# Lesson 3, Exercise 2: Strategic Pruning on Llama-3.2-1B - Impact of Method and Target

**Goal:**
The objective of this exercise is to explore the nuanced impact of different pruning strategies when applied to a large and powerful language model like Llama-3.2-1B. You will investigate how the choice of pruning *method* (e.g., magnitude-based vs. random) and pruning *target* (e.g., MLP layers vs. attention layers) affects the model's output quality and inference speed at similar sparsity levels, even before any fine-tuning.

## 2. Imports and Configuration

In [None]:
import os
import torch
import torch.nn.utils.prune as prune
from transformers import AutoModelForCausalLM, AutoTokenizer
import time
import copy # For creating fresh model copies
import pandas as pd

os.environ["HF_HUB_OFFLINE"] = "1"
MODEL_NAME = "/voc/shared/models/llama/Llama-3.2-1B"

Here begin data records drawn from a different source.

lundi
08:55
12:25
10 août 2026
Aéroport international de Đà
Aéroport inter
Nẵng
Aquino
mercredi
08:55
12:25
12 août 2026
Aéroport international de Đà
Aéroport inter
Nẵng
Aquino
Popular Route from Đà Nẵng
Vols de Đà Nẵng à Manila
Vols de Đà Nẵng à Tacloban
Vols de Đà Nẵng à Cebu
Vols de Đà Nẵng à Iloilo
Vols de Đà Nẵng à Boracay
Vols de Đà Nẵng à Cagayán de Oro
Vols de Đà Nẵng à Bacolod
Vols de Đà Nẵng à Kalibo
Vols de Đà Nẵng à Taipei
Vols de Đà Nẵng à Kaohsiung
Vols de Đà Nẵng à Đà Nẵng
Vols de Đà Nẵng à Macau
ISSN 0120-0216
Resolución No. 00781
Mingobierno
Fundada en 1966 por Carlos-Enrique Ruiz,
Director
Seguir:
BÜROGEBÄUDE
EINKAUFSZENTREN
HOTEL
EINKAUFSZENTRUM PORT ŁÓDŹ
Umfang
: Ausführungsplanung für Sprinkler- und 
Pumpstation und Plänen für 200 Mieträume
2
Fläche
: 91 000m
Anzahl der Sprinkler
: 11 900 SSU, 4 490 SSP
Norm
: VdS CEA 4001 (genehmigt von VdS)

PRUNING_AMOUNT = 0.3 # Target ~30% sparsity in selected layers
NUM_LAYERS_TO_TARGET_EXAMPLE = 2 # Target first N layers for simplicity in this example

PROMPT_TEXT = "The future of AI is"
MAX_NEW_TOKENS_PRUNING = 30 
NUM_SPEED_RUNS = 3

device = torch.device("cuda" if torch.cuda.is_available() else "cpu")
model_dtype = torch.bfloat16 if torch.cuda.is_available() and torch.cuda.is_bf16_supported() else torch.float16
print(f"Using device: {device}, Model dtype: {model_dtype}")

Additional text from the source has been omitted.